Every record should be restated exactly, with no images included.

Data excerpts:

|---|

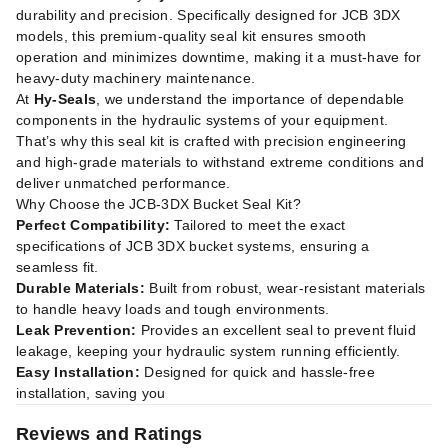
durability and precision. Specifically designed for JCB 3DX
models, this premium-quality seal kit ensures smooth
operation and minimizes downtime, making it a must-have for
heavy-duty machinery maintenance.
At
Hy-Seals
, we understand the importance of dependable
components in the hydraulic systems of your equipment.
That’s why this seal kit is crafted with precision engineering
and high-grade materials to withstand extreme conditions and
deliver unmatched performance.
Why Choose the JCB-3DX Bucket Seal Kit?
Perfect Compatibility:
Tailored to meet the exact
specifications of JCB 3DX bucket systems, ensuring a
seamless fit.
Durable Materials:
Built from robust, wear-resistant materials
to handle heavy loads and tough environments.
Leak Prevention:
Provides an excellent seal to prevent fluid
leakage, keeping your hydraulic system running efficiently.
Easy Installation:
Designed for quick and hassle-free
installation, saving you
Reviews and Ratings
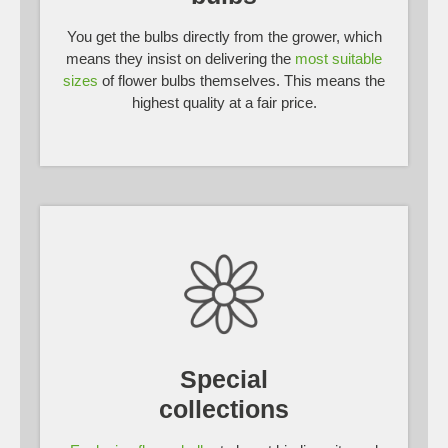
You get the bulbs directly from the grower, which
means they insist on delivering the
most suitable
sizes
of flower bulbs themselves. This means the
highest quality at a fair price.
Special
collections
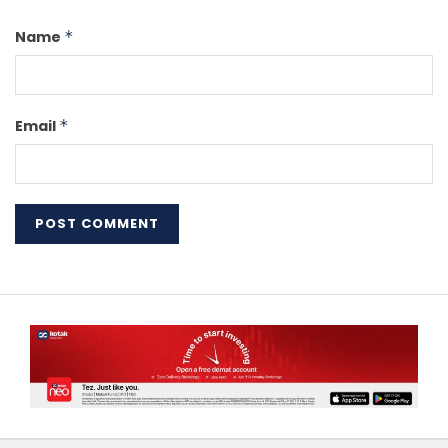
Name
*
Email
*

|---|

→ Finished task:
durability and precision. Specifically designed for JCB 3DX
models, this premium-quality seal kit ensures smooth
operation and minimizes downtime, making it a must-have for
heavy-duty machinery maintenance.
At
Hy-Seals
, we understand the importance of dependable
components in the hydraulic systems of your equipment.
That’s why this seal kit is crafted with precision engineering
and high-grade materials to withstand extreme conditions and
deliver unmatched performance.
Why Choose the JCB-3DX Bucket Seal Kit?
Perfect Compatibility:
Tailored to meet the exact
specifications of JCB 3DX bucket systems, ensuring a
seamless fit.
Durable Materials:
Built from robust, wear-resistant materials
to handle heavy loads and tough environments.
Leak Prevention:
Provides an excellent seal to prevent fluid
leakage, keeping your hydraulic system running efficiently.
Easy Installation:
Designed for quick and hassle-free
installation, saving you
Reviews and Ratings
You get the bulbs directly from the grower, which
means they insist on delivering the
most suitable
sizes
of flower bulbs themselves. This means the
highest quality at a fair price.
Special
collections
Name
*
Email
*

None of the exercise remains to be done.